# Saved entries
Content starts

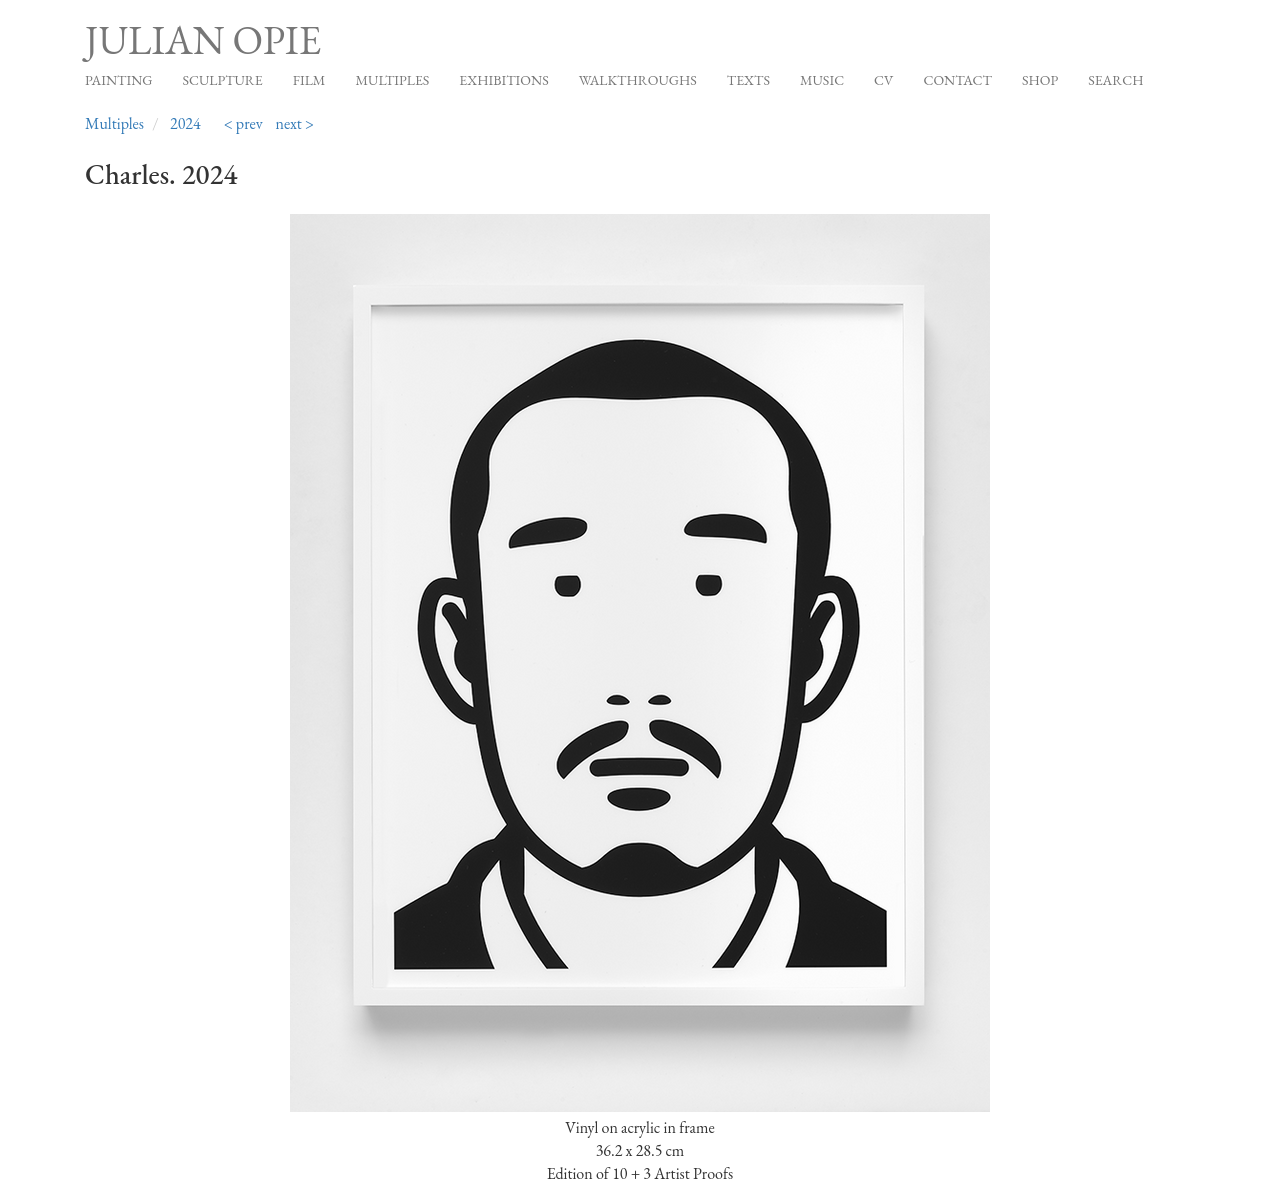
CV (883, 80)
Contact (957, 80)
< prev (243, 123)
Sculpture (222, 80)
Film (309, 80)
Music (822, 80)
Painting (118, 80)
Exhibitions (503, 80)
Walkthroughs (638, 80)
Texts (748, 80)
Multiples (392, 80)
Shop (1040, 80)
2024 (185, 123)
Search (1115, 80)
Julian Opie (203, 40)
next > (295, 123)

Content ends

# AIM OF THE TASK
Without including any pictures, output each entry above exactly as it appears.

# RESPONSE BOX
CV (883, 80)
Contact (957, 80)
< prev (243, 123)
Sculpture (222, 80)
Film (309, 80)
Music (822, 80)
Painting (118, 80)
Exhibitions (503, 80)
Walkthroughs (638, 80)
Texts (748, 80)
Multiples (392, 80)
Shop (1040, 80)
2024 (185, 123)
Search (1115, 80)
Julian Opie (203, 40)
next > (295, 123)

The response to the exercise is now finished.